(RECORDS FOR THE EXERCISE)

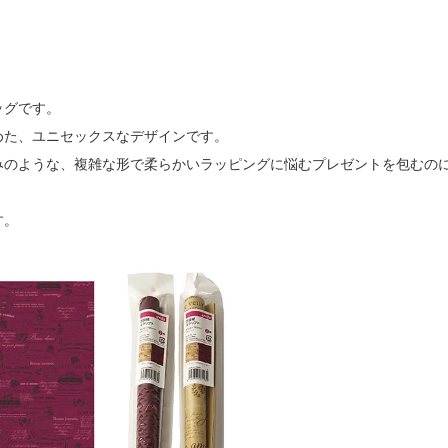
ッグです。
めた、ユニセックスなデザインです。
みのような、複雑な形で柔らかいラッピングに悩むプレゼントを包むの
す。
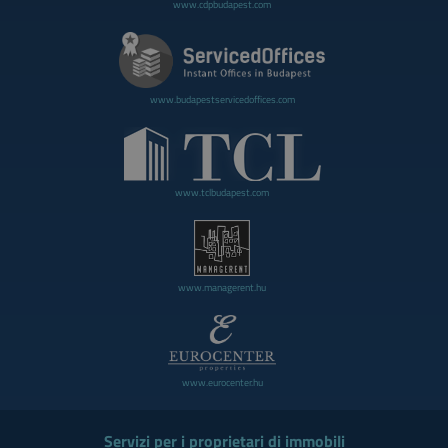
www.cdpbudapest.com
www.budapestservicedoffices.com
www.tclbudapest.com
www.managerent.hu
www.eurocenter.hu
Servizi per i proprietari di immobili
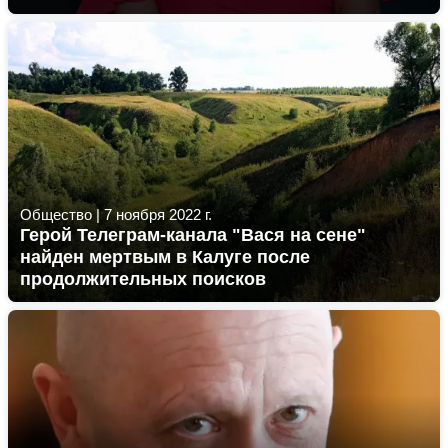
Общество
|
7 ноября 2022 г.
Герой Телеграм-канала "Вася на сене"
найден мертвым в Калуге после
продолжительных поисков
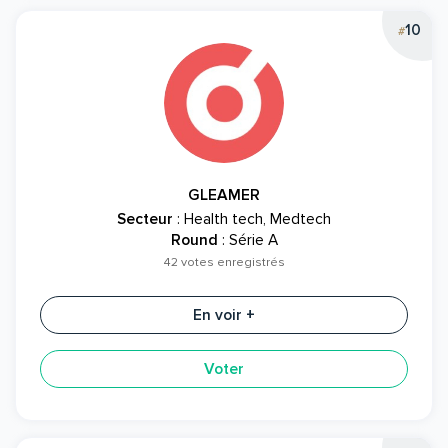
10
#
GLEAMER
Secteur
: Health tech, Medtech
Round
: Série A
42 votes enregistrés
En voir +
Voter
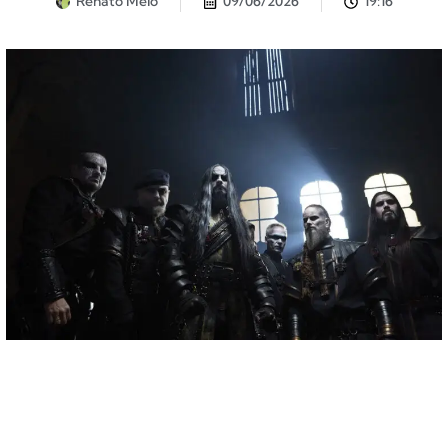
Renato Melo
09/06/2026
19:16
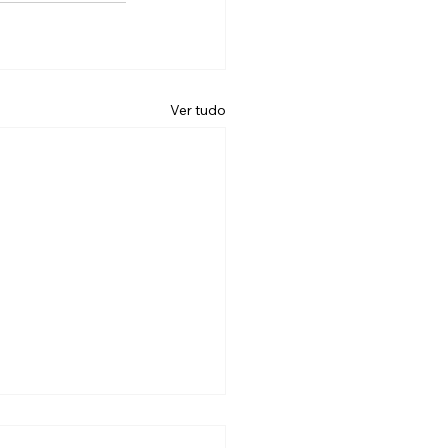
Ver tudo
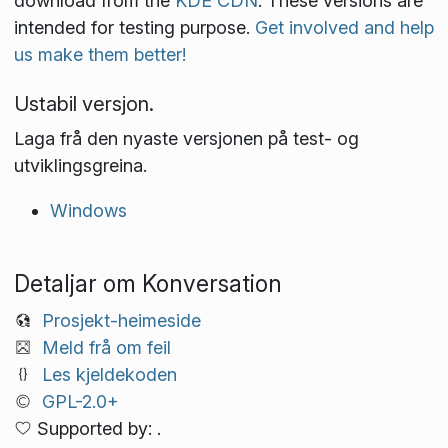
download from the
KDE CDN
. These versions are
intended for testing purpose.
Get involved and help
us make them better!
Ustabil versjon.
Laga frå den nyaste versjonen på test- og
utviklings­greina.
Windows
Detaljar om Konversation
Prosjekt-heimeside
Meld frå om feil
Les kjeldekoden
GPL-2.0+
Supported by: .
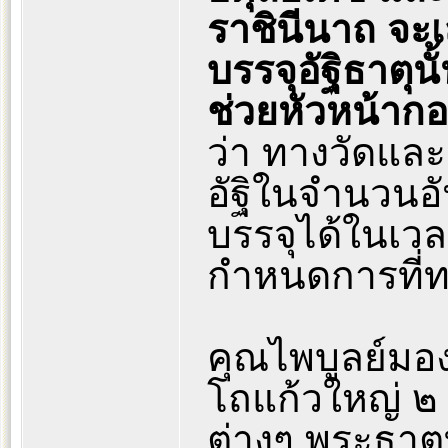
ราชินีนาถ จะ
บรรจุอัฐิธาตุนั
ช่วยหัวหน้าก
ว่า ทางวัดแล
อัฐิในจำนวนอ
บรรจุได้ในเว
กำหนดการที่ท
คุณไพบูลย์มอ
โถแก้วใหญ่ ๒
ต่างๆ พระธาตุ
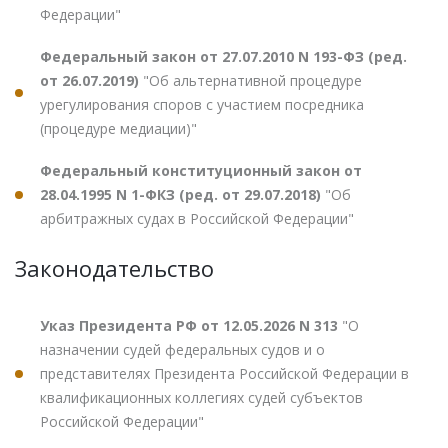
Федерации"
Федеральный закон от 27.07.2010 N 193-ФЗ (ред.
от 26.07.2019)
"Об альтернативной процедуре
урегулирования споров с участием посредника
(процедуре медиации)"
Федеральный конституционный закон от
28.04.1995 N 1-ФКЗ (ред. от 29.07.2018)
"Об
арбитражных судах в Российской Федерации"
Законодательство
Указ Президента РФ от 12.05.2026 N 313
"О
назначении судей федеральных судов и о
представителях Президента Российской Федерации в
квалификационных коллегиях судей субъектов
Российской Федерации"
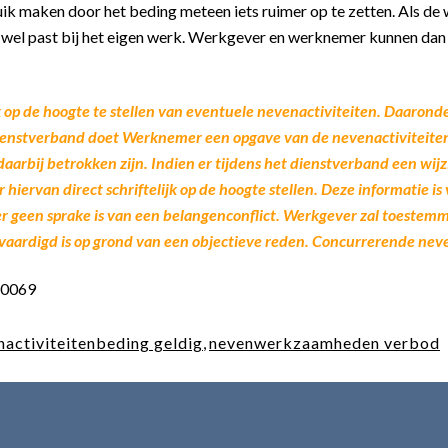
k maken door het beding meteen iets ruimer op te zetten. Als de 
at wel past bij het eigen werk. Werkgever en werknemer kunnen d
 op de hoogte te stellen van eventuele nevenactiviteiten. Daaronder
 dienstverband doet Werknemer een opgave van de nevenactiviteiten 
 daarbij betrokken zijn. Indien er tijdens het dienstverband een wi
rvan direct schriftelijk op de hoogte stellen. Deze informatie i
er geen sprake is van een belangenconflict. Werkgever zal toestemm
ardigd is op grond van een objectieve reden. Concurrerende neve
60069
nactiviteitenbeding geldig
,
nevenwerkzaamheden verbod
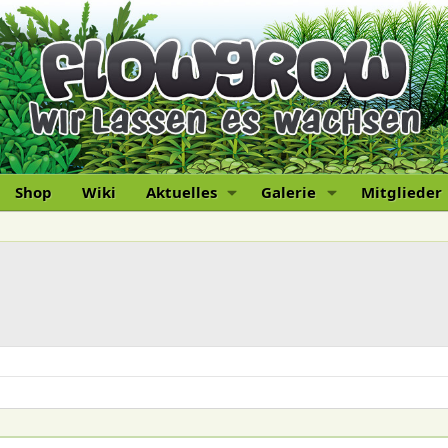
Shop
Wiki
Aktuelles
Galerie
Mitglieder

(End RECORDS FOR THE EXERCISE)

• **DIRECTIONS FOR THIS TASK**
Produce an exact copy of the lines from the line containing "op de hoogte te" through the last line of the records, with no pictures and no other text.

• **SOLUTION TO THIS PROBLEM**
 op de hoogte te stellen van eventuele nevenactiviteiten. Daaronder
 dienstverband doet Werknemer een opgave van de nevenactiviteiten 
 daarbij betrokken zijn. Indien er tijdens het dienstverband een wi
rvan direct schriftelijk op de hoogte stellen. Deze informatie i
er geen sprake is van een belangenconflict. Werkgever zal toestemm
ardigd is op grond van een objectieve reden. Concurrerende neve
60069
nactiviteitenbeding geldig
,
nevenwerkzaamheden verbod
Shop
Wiki
Aktuelles
Galerie
Mitglieder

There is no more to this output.